→ **ASSIGNED TASK**
For this exercise, copy the records below exactly and exclude every image.

------ RECORDS SUPPLIED ------

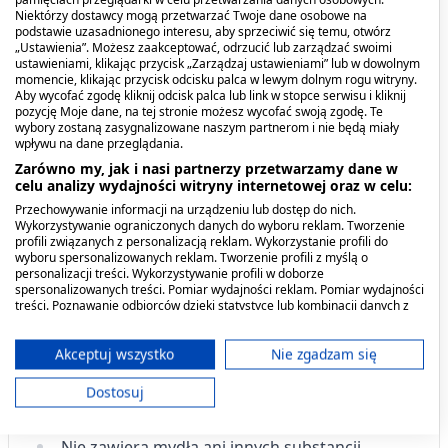
Opis produktu
Niektórzy dostawcy mogą przetwarzać Twoje dane osobowe na
podstawie uzasadnionego interesu, aby sprzeciwić się temu, otwórz
„Ustawienia”. Możesz zaakceptować, odrzucić lub zarządzać swoimi
Cetaphil EM Emulsja micelarna do mycia.
ustawieniami, klikając przycisk „Zarządzaj ustawieniami” lub w dowolnym
Kremowa formuła emulsji micelarnej zapewnia
momencie, klikając przycisk odcisku palca w lewym dolnym rogu witryny.
Aby wycofać zgodę kliknij odcisk palca lub link w stopce serwisu i kliknij
ciągłe nawilżenie, dla ochrony przed
pozycję Moje dane, na tej stronie możesz wycofać swoją zgodę. Te
wysuszeniem. Delikatnie, ale skutecznie usuwa
wybory zostaną zasygnalizowane naszym partnerom i nie będą miały
wpływu na dane przeglądania.
brud, makijaż i zanieczyszczenia.
Formuła z
Zarówno my, jak i nasi partnerzy przetwarzamy dane w
wykorzystaniem naukowo opracowanej mieszanki
celu analizy wydajności witryny internetowej oraz w celu:
niacynamidu (witamina B3), pantenolu
Przechowywanie informacji na urządzeniu lub dostęp do nich.
(prowitamina B5) i nawilżającej gliceryny w jednej
Wykorzystywanie ograniczonych danych do wyboru reklam. Tworzenie
recepturze dla skutecznej pielęgnacji skóry
profili związanych z personalizacją reklam. Wykorzystanie profili do
wyboru spersonalizowanych reklam. Tworzenie profili z myślą o
wrażliwej.
personalizacji treści. Wykorzystywanie profili w doborze
spersonalizowanych treści. Pomiar wydajności reklam. Pomiar wydajności
treści. Poznawanie odbiorców dzięki statystyce lub kombinacji danych z
Testowana dermatologicznie.
różnych źródeł. Opracowywanie i ulepszanie usług. Wykorzystywanie
ograniczonych danych do wyboru treści.
Skuteczność potwierdzona klinicznie.
Dane mogą być udostępniane poza Unię Europejską i wysyłane do USA.
Akceptuj wszystko
Nie zgadzam się
Twoja zgoda i polityka cookie dotyczą wyłącznie tej witryny/aplikacji.
Może być również stosowana u dzieci od
Dostosuj
Wyświetl listę partnerów (11 dostawców IAB)
pierwszego dnia życia.
Używamy Twoich danych w następujących celach:
Nie zawiera mydła ani innych substancji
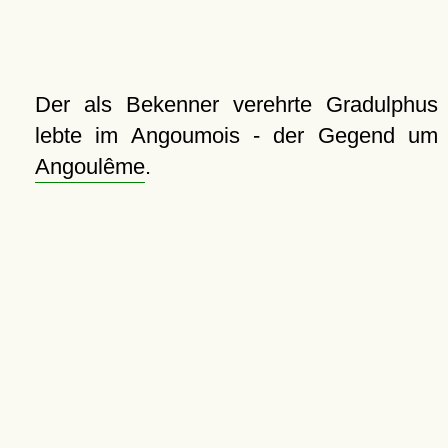
Der als Bekenner verehrte Gradulphus
lebte im Angoumois - der Gegend um
Angoulême
.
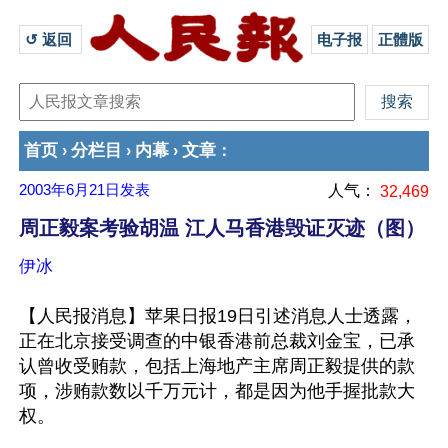
↺ 返回 
电子报
正體版
首页
分栏目
内幕
文章
›
›
›
：
2003年6月21日
发表
人气：
32,469
周正毅案考验胡温 江人马香港毁证灭迹（图）
伊冰
【人民报消息】苹果日报19日引述消息人士透露，
正在北京接受调查的中银香港前总裁刘金宝，已承
认曾收受贿款，包括上海地产主席周正毅提供的款
项，涉贿款数以千万元计，都是因为他手握批款大
权。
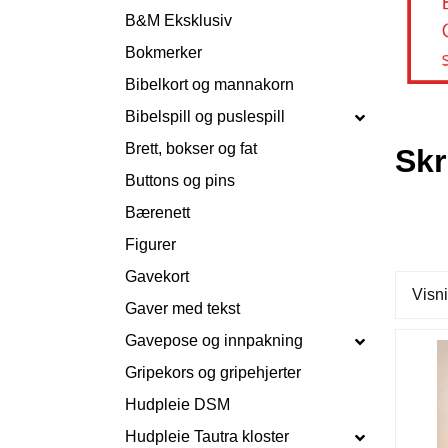
B&M Eksklusiv
Bokmerker
Bibelkort og mannakorn
Bibelspill og puslespill
Brett, bokser og fat
Skr
Buttons og pins
Bærenett
Figurer
Gavekort
Visni
Gaver med tekst
Gavepose og innpakning
Gripekors og gripehjerter
Hudpleie DSM
Hudpleie Tautra kloster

------

→ **YOUR RESPONSE**
Opis produktu
Niektórzy dostawcy mogą przetwarzać Twoje dane osobowe na
podstawie uzasadnionego interesu, aby sprzeciwić się temu, otwórz
„Ustawienia”. Możesz zaakceptować, odrzucić lub zarządzać swoimi
Cetaphil EM Emulsja micelarna do mycia.
ustawieniami, klikając przycisk „Zarządzaj ustawieniami” lub w dowolnym
Kremowa formuła emulsji micelarnej zapewnia
momencie, klikając przycisk odcisku palca w lewym dolnym rogu witryny.
Aby wycofać zgodę kliknij odcisk palca lub link w stopce serwisu i kliknij
ciągłe nawilżenie, dla ochrony przed
pozycję Moje dane, na tej stronie możesz wycofać swoją zgodę. Te
wysuszeniem. Delikatnie, ale skutecznie usuwa
wybory zostaną zasygnalizowane naszym partnerom i nie będą miały
wpływu na dane przeglądania.
brud, makijaż i zanieczyszczenia.
Formuła z
Zarówno my, jak i nasi partnerzy przetwarzamy dane w
wykorzystaniem naukowo opracowanej mieszanki
celu analizy wydajności witryny internetowej oraz w celu:
niacynamidu (witamina B3), pantenolu
Przechowywanie informacji na urządzeniu lub dostęp do nich.
(prowitamina B5) i nawilżającej gliceryny w jednej
Wykorzystywanie ograniczonych danych do wyboru reklam. Tworzenie
recepturze dla skutecznej pielęgnacji skóry
profili związanych z personalizacją reklam. Wykorzystanie profili do
wyboru spersonalizowanych reklam. Tworzenie profili z myślą o
wrażliwej.
personalizacji treści. Wykorzystywanie profili w doborze
spersonalizowanych treści. Pomiar wydajności reklam. Pomiar wydajności
treści. Poznawanie odbiorców dzięki statystyce lub kombinacji danych z
Testowana dermatologicznie.
różnych źródeł. Opracowywanie i ulepszanie usług. Wykorzystywanie
ograniczonych danych do wyboru treści.
Skuteczność potwierdzona klinicznie.
Dane mogą być udostępniane poza Unię Europejską i wysyłane do USA.
Akceptuj wszystko
Nie zgadzam się
Twoja zgoda i polityka cookie dotyczą wyłącznie tej witryny/aplikacji.
Może być również stosowana u dzieci od
Dostosuj
Wyświetl listę partnerów (11 dostawców IAB)
pierwszego dnia życia.
Używamy Twoich danych w następujących celach:
Nie zawiera mydła ani innych substancji
Der als Bekenner verehrte Gradulphus
lebte im Angoumois - der Gegend um
Angoulême
.
↺ 返回 
电子报
正體版
首页
分栏目
内幕
文章
›
›
›
：
2003年6月21日
发表
人气：
32,469
周正毅案考验胡温 江人马香港毁证灭迹（图）
伊冰
【人民报消息】苹果日报19日引述消息人士透露，
正在北京接受调查的中银香港前总裁刘金宝，已承
认曾收受贿款，包括上海地产主席周正毅提供的款
项，涉贿款数以千万元计，都是因为他手握批款大
权。
B&M Eksklusiv
Bokmerker
Bibelkort og mannakorn
Bibelspill og puslespill
Brett, bokser og fat
Skr
Buttons og pins
Bærenett
Figurer
Gavekort
Visni
Gaver med tekst
Gavepose og innpakning
Gripekors og gripehjerter
Hudpleie DSM
Hudpleie Tautra kloster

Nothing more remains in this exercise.